Ara tahu risiko: permukaan Antares dimonopoli Lumina Corp untuk panel surya raksasa. Keluar tanpa izin berarti hukuman mati. Tapi ia punya rencana. Pak Ravi, dengan aksesnya, memanipulasi sistem ventilasi Sektor 4—zona mati yang terlupakan.
“Lubang udara itu akan membawamu ke permukaan dekat Cekungan Sunyi,” kata Pak Ravi, memberikan masker oksida khusus. “Tapi kau hanya punya 30 menit sebelum Tiga Matahari mencapai zenit. Radiasi akan mencairkan maskermu.”
Dengan tattoo batu berdenyut sebagai pemandu, Ara merangkak melalui terowongan sempit. Taman bersikeras ikut. “Jika kau mati, siapa yang akan mendengar getaran bumi?” godanya, tapi matanya serius.
Permukaan Antares adalah neraka. Udara bergetar oleh panas, tanah retak-retak seperti kulit ular mati. Di Cekungan Sunyi—lembah berbatu terlindung—Ara menancapkan kapsul biji purba yang ditemukan di gua air, direndam dalam air suci cadangannya. Tangan bertattoo-nya menempel di tanah, mengirimkan gelombang getaran tenang.
“Tumbuhlah,” desisnya. “Tunjukkan pada mereka keajaiban yang masih mungkin.”
Tak ada yang terjadi. Waktu tinggal 5 menit. Taman menarik lengannya. “Ara, kita harus pergi!”

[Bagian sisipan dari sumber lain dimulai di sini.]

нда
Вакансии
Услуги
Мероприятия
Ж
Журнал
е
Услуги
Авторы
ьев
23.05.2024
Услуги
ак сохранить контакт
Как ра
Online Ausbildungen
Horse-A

Tapi Ara menolak. Ia mengingat kematian Mama Ina, ketakutan Darius, keraguan para pekerja. Ia tekan tangan lebih kuat, mengalirkan semua harapan, amarah, dan keyakinannya. "Kita perlu bukti... bukan untukku... tapi untuk mereka yang masih takut..."
BRUMMM!
Tanah bergetar. Batu-batu di cekungan berdesis, retak. Dari celah terkecil, tunas keemasan menyembul—bukan hijau, tapi seperti emas cair! Ia tumbuh dengan kecepatan yang membuat Taman menjerit ketakutan sekaligus kagum. Dalam semenit, ia setinggi pinggang, batangnya berkilauan menahan terik.

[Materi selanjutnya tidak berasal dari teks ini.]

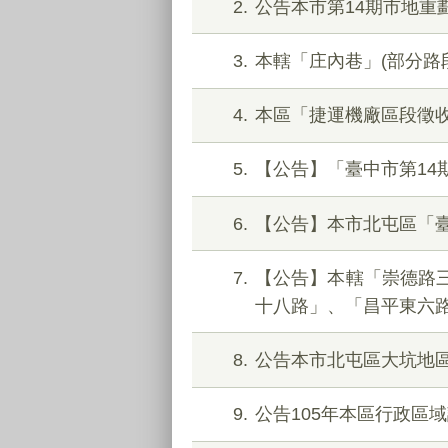
2
公告本市第14期市地重
3
本轄「庄內巷」(部分路
4
本區「捷運機廠區段徵
5
【公告】「臺中市第14
6
【公告】本市北屯區「
7
【公告】本轄「崇德路三段
十八路」、「昌平東六
8
公告本市北屯區大坑地區
9
公告105年本區行政區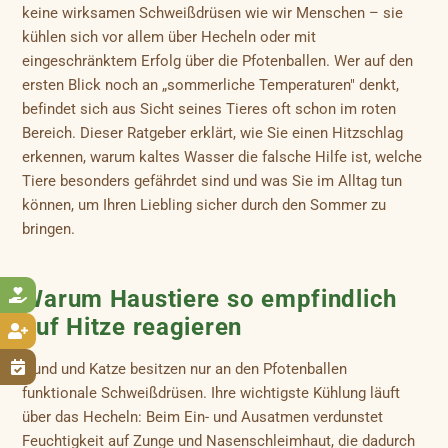
keine wirksamen Schweißdrüsen wie wir Menschen – sie
kühlen sich vor allem über Hecheln oder mit
eingeschränktem Erfolg über die Pfotenballen. Wer auf den
ersten Blick noch an „sommerliche Temperaturen" denkt,
befindet sich aus Sicht seines Tieres oft schon im roten
Bereich. Dieser Ratgeber erklärt, wie Sie einen Hitzschlag
erkennen, warum kaltes Wasser die falsche Hilfe ist, welche
Tiere besonders gefährdet sind und was Sie im Alltag tun
können, um Ihren Liebling sicher durch den Sommer zu
bringen.
Warum Haustiere so empfindlich

auf Hitze reagieren


Hund und Katze besitzen nur an den Pfotenballen
funktionale Schweißdrüsen. Ihre wichtigste Kühlung läuft
über das Hecheln: Beim Ein- und Ausatmen verdunstet
Feuchtigkeit auf Zunge und Nasenschleimhaut, die dadurch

Tepat saat Matahari kedua mencapai zenit, tunas itu mekar. Bunga raksasa berbentuk terompet memancarkan gelombang energi dingin biru, membentuk kubah pelindung sementara di atas Ara dan Taman. Radiasi terhalang.
“Ia... bernapas...” gumam Ara terkagum, merasakan getaran harmonis antara tattoo di tangannya dan bunga emas.
Dari kejauhan, alarm berbunyi. Drone pengawas Lumina Corp mendekat. Taman menarik Ara masuk ke lubang udara. Saat mereka menghilang, drone menembakkan sinar laser ke bunga emas.
Tapi sinar itu diserap. Bunga emas itu semakin bercahaya, lalu... meledakkan ribuan biji mikroskopis ke angin. Biji-biji itu, terbawa badai panas, menyebar ke seluruh cekungan.
Kembali ke bawah tanah, Ara dijuluki "Pembawa Biji Emas". Gambar drone yang diretas Taman—menunjukkan bunga emas menahan laser—menyebar seperti api. Para penambang, yang selama ini takut, mulai bertanya: Mengapa kita menyembah kristal, jika kehidupan nyata bisa tumbuh di atas?
Darius Thorne panik. Ia kirim pasukan ke Sektor 7 untuk menghancurkan sumber air dan gua purba. Tapi mereka terlambat. Jaringan akar Sang Penopang Kecil yang ditebang telah menjalar liar, menembus dinding terowongan, menyatukan dengan getaran bumi. Saat pasukan datang, akar-akar itu bergerak seperti ular, melumpuhkan senjata mereka, menjebak mereka dalam sangkar hidup tanpa melukai.
“Tanaman itu... melindungi tempat sucinya!” bisik-bisik takjub.
Ara merasakan semuanya melalui tattoo di tangannya. Ia paham: Pohon Penopang bukan hanya tanaman; ia adalah kesadaran kolektif bumi yang terluka, dan batu pemandu adalah antarmukanya. Visi pohon raksasa itu adalah masa depan yang mungkin—jika Antares memilih untuk berubah.